Clement Chidinma is a final year student of mechanical engineering at the Michael Okpara University of Agriculture, Umudike. In this interview with our correspondent, Kabir Adejumo, speaks on her passion for the rather male-centric work of a motorcycle mechanic. Enjoy.

CR: Why did you choose to be a mechanic?

Chidinma: I have always wanted to become a mechanical engineer. It all started when I was little. I see it as part of me to the extent of pursuing it and also, I love handling spanner and hammer.

CR: As a student of University, don’t you feel isolated from your colleagues when you put on a mechanic uniform?

Chidinma: Not at all because I am created to be myself not to be anyone else.
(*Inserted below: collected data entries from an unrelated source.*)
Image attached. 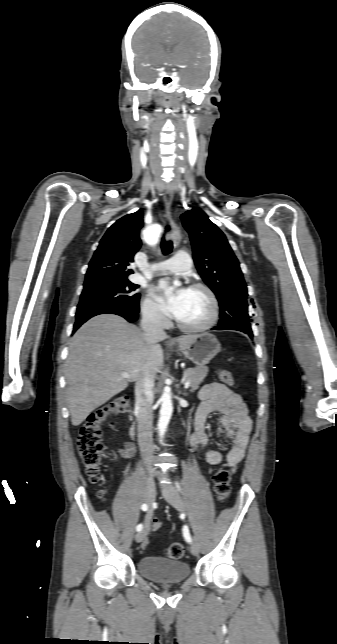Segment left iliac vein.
<instances>
[{
    "label": "left iliac vein",
    "instance_id": "obj_1",
    "mask_svg": "<svg viewBox=\"0 0 337 644\" xmlns=\"http://www.w3.org/2000/svg\"><path fill=\"white\" fill-rule=\"evenodd\" d=\"M162 494L165 500L171 504L174 508L179 511L185 510V504L182 497L172 486H166L162 489ZM190 551L193 555L197 556L199 554V545L196 541H193L190 546Z\"/></svg>",
    "mask_w": 337,
    "mask_h": 644
}]
</instances>
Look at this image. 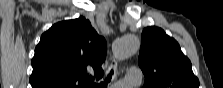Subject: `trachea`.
Returning <instances> with one entry per match:
<instances>
[{
	"instance_id": "1",
	"label": "trachea",
	"mask_w": 223,
	"mask_h": 88,
	"mask_svg": "<svg viewBox=\"0 0 223 88\" xmlns=\"http://www.w3.org/2000/svg\"><path fill=\"white\" fill-rule=\"evenodd\" d=\"M112 74H113V70H111L110 74L107 76V78L105 79V81H104V82H101V83L99 84V86H100L101 88H106L107 84H108V83L110 82V80H111ZM97 86H98V84H96V83H91V84H90V87H91V88H96Z\"/></svg>"
}]
</instances>
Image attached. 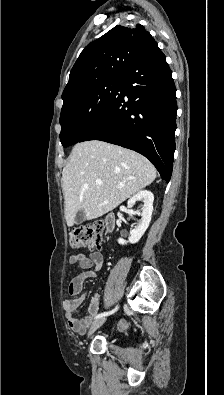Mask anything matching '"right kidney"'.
I'll return each mask as SVG.
<instances>
[{"label":"right kidney","mask_w":224,"mask_h":395,"mask_svg":"<svg viewBox=\"0 0 224 395\" xmlns=\"http://www.w3.org/2000/svg\"><path fill=\"white\" fill-rule=\"evenodd\" d=\"M137 201L143 202V208L141 213L142 218L137 224V226H135V228H133L130 231V237L128 242L131 244H135L141 239V237L143 236V234L145 233V231L147 230L150 224L152 211H153L154 196L150 191L147 190L139 191L137 194H135L133 197H131L128 200L127 203L128 208L133 207V205ZM128 242L123 240L122 238L118 239V243L121 245L127 244Z\"/></svg>","instance_id":"ca27d5eb"}]
</instances>
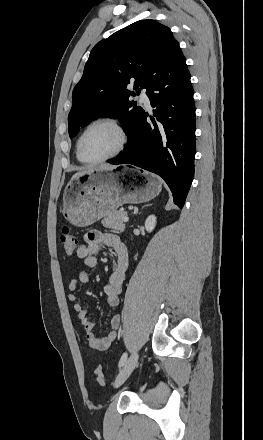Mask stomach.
<instances>
[{"label": "stomach", "instance_id": "0dacf381", "mask_svg": "<svg viewBox=\"0 0 263 440\" xmlns=\"http://www.w3.org/2000/svg\"><path fill=\"white\" fill-rule=\"evenodd\" d=\"M161 191V180L145 171L92 170L68 182L62 200L63 217L86 227L111 215L123 204L150 201Z\"/></svg>", "mask_w": 263, "mask_h": 440}]
</instances>
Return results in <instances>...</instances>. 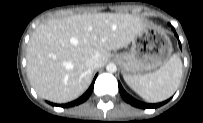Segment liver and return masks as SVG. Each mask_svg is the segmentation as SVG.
Returning a JSON list of instances; mask_svg holds the SVG:
<instances>
[{
    "label": "liver",
    "mask_w": 203,
    "mask_h": 123,
    "mask_svg": "<svg viewBox=\"0 0 203 123\" xmlns=\"http://www.w3.org/2000/svg\"><path fill=\"white\" fill-rule=\"evenodd\" d=\"M146 27L141 18L124 13L50 19L35 29L27 45L28 79L41 98L75 100L92 81L86 60L96 57L104 66L112 50L127 46Z\"/></svg>",
    "instance_id": "6515ba94"
}]
</instances>
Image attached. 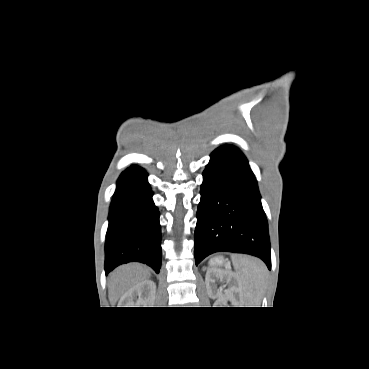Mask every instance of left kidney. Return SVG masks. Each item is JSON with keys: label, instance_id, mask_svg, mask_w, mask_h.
I'll use <instances>...</instances> for the list:
<instances>
[{"label": "left kidney", "instance_id": "left-kidney-1", "mask_svg": "<svg viewBox=\"0 0 369 369\" xmlns=\"http://www.w3.org/2000/svg\"><path fill=\"white\" fill-rule=\"evenodd\" d=\"M215 278H218L220 280H226V283L229 285V288L225 293V297L228 300L232 301L237 307H241V304H243L242 294L236 275L232 272L220 270L217 268H210L207 270L205 276L207 294L210 298L213 299L219 296V292L214 291L212 288V284L214 283Z\"/></svg>", "mask_w": 369, "mask_h": 369}]
</instances>
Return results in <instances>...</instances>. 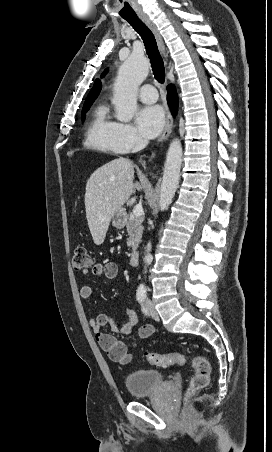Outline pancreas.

I can’t be ashamed of what puts food on my table. As a university student, it is through the mechanic work I pay my bills and you cannot believe if I tell you I am a mechanic because I dress well. So there’s nothing to be ashamed of.

CR: How do you ensure a balance between the mechanic work and academics?
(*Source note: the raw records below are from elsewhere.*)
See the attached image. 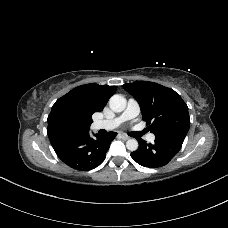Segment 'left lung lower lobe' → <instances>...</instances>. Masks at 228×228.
<instances>
[{"label": "left lung lower lobe", "instance_id": "0a47b994", "mask_svg": "<svg viewBox=\"0 0 228 228\" xmlns=\"http://www.w3.org/2000/svg\"><path fill=\"white\" fill-rule=\"evenodd\" d=\"M184 139L178 135L156 136L154 144L139 139V148L131 153V157L144 167H162L179 152Z\"/></svg>", "mask_w": 228, "mask_h": 228}]
</instances>
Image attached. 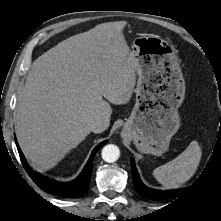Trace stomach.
Returning a JSON list of instances; mask_svg holds the SVG:
<instances>
[{
    "label": "stomach",
    "instance_id": "obj_1",
    "mask_svg": "<svg viewBox=\"0 0 221 221\" xmlns=\"http://www.w3.org/2000/svg\"><path fill=\"white\" fill-rule=\"evenodd\" d=\"M131 53L138 75L136 100L122 136L140 152L160 156L180 127L178 109L185 97V80L174 48L166 40L137 37Z\"/></svg>",
    "mask_w": 221,
    "mask_h": 221
}]
</instances>
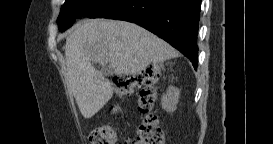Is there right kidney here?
<instances>
[{
	"label": "right kidney",
	"mask_w": 273,
	"mask_h": 144,
	"mask_svg": "<svg viewBox=\"0 0 273 144\" xmlns=\"http://www.w3.org/2000/svg\"><path fill=\"white\" fill-rule=\"evenodd\" d=\"M179 96V90L177 88L170 87L166 95L162 97V108L170 112L175 111L179 102Z\"/></svg>",
	"instance_id": "right-kidney-1"
}]
</instances>
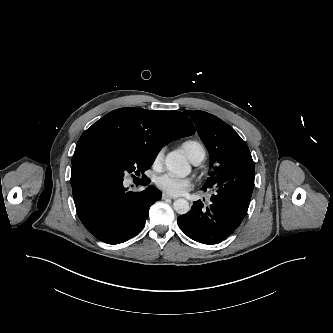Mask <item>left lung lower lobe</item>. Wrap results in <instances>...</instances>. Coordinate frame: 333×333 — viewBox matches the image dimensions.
Listing matches in <instances>:
<instances>
[{
	"label": "left lung lower lobe",
	"instance_id": "obj_1",
	"mask_svg": "<svg viewBox=\"0 0 333 333\" xmlns=\"http://www.w3.org/2000/svg\"><path fill=\"white\" fill-rule=\"evenodd\" d=\"M236 170V171H234ZM237 175L235 179H232ZM255 168L251 155L228 164L216 176L211 204L195 201L191 210L177 218L181 230L203 244H217L230 236L244 219L254 188Z\"/></svg>",
	"mask_w": 333,
	"mask_h": 333
}]
</instances>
Chidinma: It has not been easy but you have to know that there is time for everything. By the grace of God, I am managing both.

CR: If you are not a mechanic, what other professions would you have loved to go into?

Chidinma: Actually, I am not only a mechanic. I am also a mechanical engineering student and my course of study is broad and I love agriculture so much. I can do that very well too.

CR: What are the challenges so far?

Chidinma: I have faced so many challenges as a female mechanic. Years back they banned motorcycle in some areas of the state (Abia), that made some of our customers to sell their motorcycles, making things difficult a bit but thank God that some people are still with theirs. But in future, I will look into other areas beyond motorcycle.